When to seek urgent medical care?
Ask your doctor about the risks of a biopsy versus monitoring the size of the hamartoma with regular x-rays.
Reasons for a biopsy or removing the nodule may include:
- Smoking.
- The nodule size has grown compared to earlier x-rays.
- A CT scan suggests the lesion is malignant (cancerous).
Treatment options
Excision biopsy is often required for diagnosis. Hypothalamic hamartomas are usually benign but often associated with seizures which do not respond to medication and surgical removal may be required. Pulmonary hamartomas can be removed using a thorascopic approach.

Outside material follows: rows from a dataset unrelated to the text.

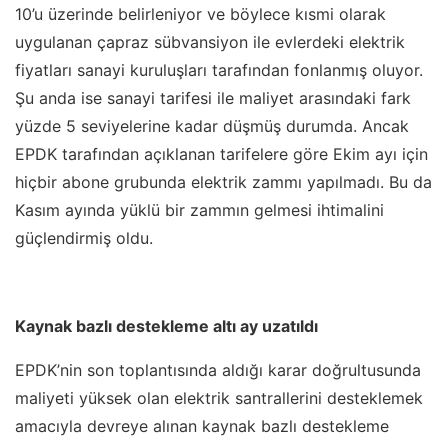
10’u üzerinde belirleniyor ve böylece kısmi olarak
uygulanan çapraz sübvansiyon ile evlerdeki elektrik
fiyatları sanayi kuruluşları tarafından fonlanmış oluyor.
Şu anda ise sanayi tarifesi ile maliyet arasındaki fark
yüzde 5 seviyelerine kadar düşmüş durumda. Ancak
EPDK tarafından açıklanan tarifelere göre Ekim ayı için
hiçbir abone grubunda elektrik zammı yapılmadı. Bu da
Kasım ayında yüklü bir zammın gelmesi ihtimalini
güçlendirmiş oldu.
Kaynak bazlı destekleme altı ay uzatıldı
EPDK’nin son toplantısında aldığı karar doğrultusunda
maliyeti yüksek olan elektrik santrallerini desteklemek
amacıyla devreye alınan kaynak bazlı destekleme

Where to find medical care for Hamartoma?
Directions to Hospitals Treating Hamartoma
Prevention of Hamartoma
There is no primary or secondary prevention for hamartoma. On familial syndromes, early screening is recommended.
What to expect (Outlook/Prognosis)?
Hamartomas are generally benign, they can cause problems due to their location.
Possible complications
They may obstruct practically any organ in the body, such as the eye, the colon, etc. They are particularly likely to cause major health issues when located in the hypothalamus, spleen, kidneys or lips.